Problem description: Look through the records, and whenever a line includes the word "address", copy it.

Source data:

>>

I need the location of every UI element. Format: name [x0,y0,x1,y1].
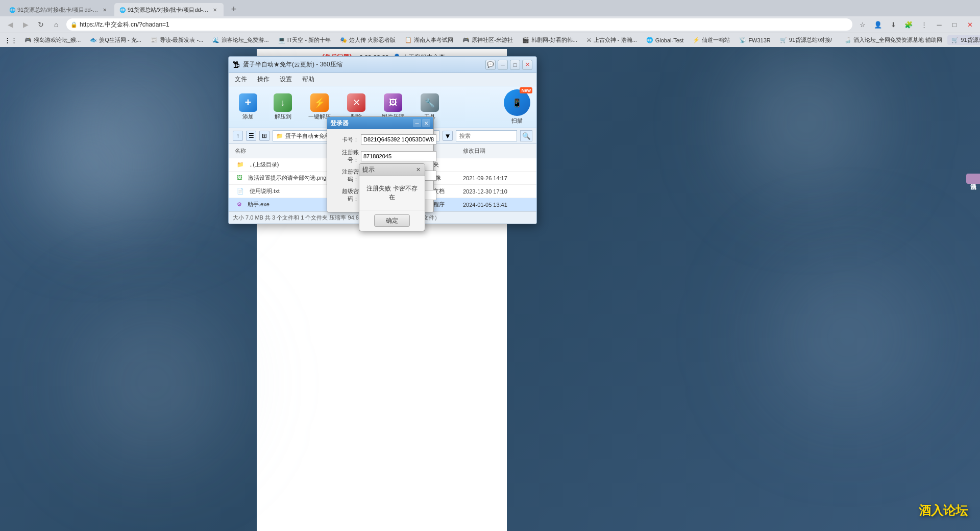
tab-close-2[interactable]: ✕ [211,6,218,13]
zip-feedback-button[interactable]: 💬 [485,60,496,70]
zip-search-button[interactable]: 🔍 [520,130,532,141]
login-cardno-row: 卡号： [332,134,428,144]
new-tab-button[interactable]: + [227,2,241,16]
zip-file-name-1: 🖼 激活设置提示的请全部勾选.png [233,173,338,183]
bookmark-star-button[interactable]: ☆ [855,17,870,32]
bookmark-10[interactable]: 🌐Global-Test [642,36,688,44]
login-account-row: 注册账号： [332,149,428,164]
zip-file-date-0 [461,164,532,166]
download-button[interactable]: ⬇ [886,17,900,32]
scan-icon: 📱 [512,98,522,108]
new-badge: New [520,87,532,93]
menu-button[interactable]: ⋮ [917,17,931,32]
zip-listview-button[interactable]: ☰ [246,131,256,141]
zip-menu-operate[interactable]: 操作 [255,74,272,85]
close-window[interactable]: ✕ [963,17,977,32]
login-dialog-close[interactable]: ✕ [422,119,430,127]
zip-file-date-3: 2024-01-05 13:41 [461,201,532,209]
login-cardno-input[interactable] [361,134,436,144]
browser-profile-button[interactable]: 👤 [871,17,885,32]
tab-1[interactable]: 🌐 91货源总站/对接/批卡/项目dd-双... ✕ [4,3,113,16]
login-account-label: 注册账号： [332,149,359,164]
tab-close-1[interactable]: ✕ [101,6,108,13]
zip-gridview-button[interactable]: ⊞ [259,131,270,141]
zip-folder-icon: 📁 [276,133,283,139]
bookmark-5[interactable]: 🎭楚人传 火影忍者版 [336,35,400,45]
bookmark-12[interactable]: 📡FW313R [735,36,774,44]
bookmark-14[interactable]: 🍶酒入论坛_全网免费资源基地 辅助网 [840,35,946,45]
tab-favicon-1: 🌐 [9,7,15,13]
login-dialog-minimize[interactable]: ─ [413,119,421,127]
oneclick-icon: ⚡ [314,97,325,108]
bookmarks-bar: ⋮⋮ 🎮猴岛游戏论坛_猴... 🐟羡Q生活网 - 充... 📰导读-最新发表 -… [0,33,980,47]
imgcompress-icon: 🖼 [389,98,397,107]
home-button[interactable]: ⌂ [49,17,63,32]
tab-2[interactable]: 🌐 91货源总站/对接/批卡/项目dd-双... ✕ [114,3,224,16]
bookmark-13[interactable]: 🛒91货源总站/对接/ [776,35,836,45]
bookmark-11[interactable]: ⚡仙道一鸣站 [689,35,734,45]
minimize-window[interactable]: ─ [932,17,946,32]
zip-add-label: 添加 [242,113,254,120]
back-button[interactable]: ◀ [3,17,17,32]
alert-close-button[interactable]: ✕ [414,166,422,174]
zip-menu-help[interactable]: 帮助 [300,74,316,85]
extract-icon: ↓ [281,98,285,108]
bokeh-2 [26,102,153,230]
bookmark-0[interactable]: 🎮猴岛游戏论坛_猴... [20,35,85,45]
bookmark-1[interactable]: 🐟羡Q生活网 - 充... [86,35,145,45]
bookmark-15[interactable]: 🛒91货源总站/对接/批卡/项目dd-双迹 [947,35,980,45]
tab-label-2: 91货源总站/对接/批卡/项目dd-双... [128,6,209,14]
delete-icon: ✕ [353,97,360,108]
zip-window-icon: 🗜 [233,61,240,69]
bookmark-8[interactable]: 🎬韩剧网-好看的韩... [518,35,581,45]
login-account-input[interactable] [361,151,436,161]
bookmark-9[interactable]: ⚔上古众神 - 浩瀚... [582,35,641,45]
add-icon: + [245,96,252,109]
address-bar[interactable] [80,21,848,28]
forward-button[interactable]: ▶ [18,17,33,32]
col-date: 修改日期 [461,146,532,156]
zip-menu-file[interactable]: 文件 [233,74,249,85]
tab-label-1: 91货源总站/对接/批卡/项目dd-双... [17,6,99,14]
zip-window-title: 蛋子半自动★免年(云更新) - 360压缩 [243,60,485,69]
zip-add-button[interactable]: + 添加 [235,91,261,123]
bookmark-6[interactable]: 📋湖南人事考试网 [401,35,457,45]
bookmark-3[interactable]: 🌊浪客论坛_免费游... [208,35,273,45]
zip-maximize-button[interactable]: □ [510,60,520,70]
zip-menu-settings[interactable]: 设置 [278,74,294,85]
login-dialog-title: 登录器 [330,119,413,128]
bokeh-3 [77,306,230,460]
alert-dialog-titlebar: 提示 ✕ [359,164,425,176]
zip-minimize-button[interactable]: ─ [498,60,508,70]
alert-dialog: 提示 ✕ 注册失败 卡密不存在 确定 [359,163,425,231]
zip-file-date-2: 2023-12-30 17:10 [461,187,532,196]
zip-close-button[interactable]: ✕ [522,60,532,70]
scan-label: 扫描 [511,117,523,125]
zip-scan-button[interactable]: New 📱 扫描 [504,89,530,125]
zip-file-name-0: 📁 ..(上级目录) [233,160,338,170]
alert-message: 注册失败 卡密不存在 [359,176,425,210]
bokeh-4 [735,51,878,194]
bookmark-2[interactable]: 📰导读-最新发表 -... [146,35,208,45]
alert-ok-button[interactable]: 确定 [374,214,410,227]
right-float-button[interactable]: 活动资讯 [966,174,980,184]
login-superpwd-label: 超级密码： [332,187,359,203]
address-bar-container: 🔒 [66,18,852,31]
zip-path-dropdown[interactable]: ▼ [443,131,453,141]
zip-titlebar: 🗜 蛋子半自动★免年(云更新) - 360压缩 💬 ─ □ ✕ [229,57,536,73]
reload-button[interactable]: ↻ [34,17,48,32]
bookmark-4[interactable]: 💻IT天空 - 新的十年 [274,35,335,45]
tab-favicon-2: 🌐 [119,7,126,13]
browser-chrome: 🌐 91货源总站/对接/批卡/项目dd-双... ✕ 🌐 91货源总站/对接/批… [0,0,980,47]
zip-up-button[interactable]: ↑ [233,131,243,141]
lock-icon: 🔒 [70,21,78,28]
tools-icon: 🔧 [425,98,435,108]
extensions-button[interactable]: 🧩 [901,17,916,32]
zip-search-input[interactable] [456,130,517,141]
zip-extract-button[interactable]: ↓ 解压到 [270,91,296,123]
bookmark-7[interactable]: 🎮原神社区-米游社 [458,35,517,45]
bookmark-apps-icon: ⋮⋮ [4,36,17,44]
login-dialog-titlebar: 登录器 ─ ✕ [327,117,433,129]
login-regpwd-label: 注册密码： [332,168,359,183]
maximize-window[interactable]: □ [947,17,962,32]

<<

Answer for this exercise:
address-bar[interactable] [80,21,848,28]
address-bar-container: 🔒 [66,18,852,31]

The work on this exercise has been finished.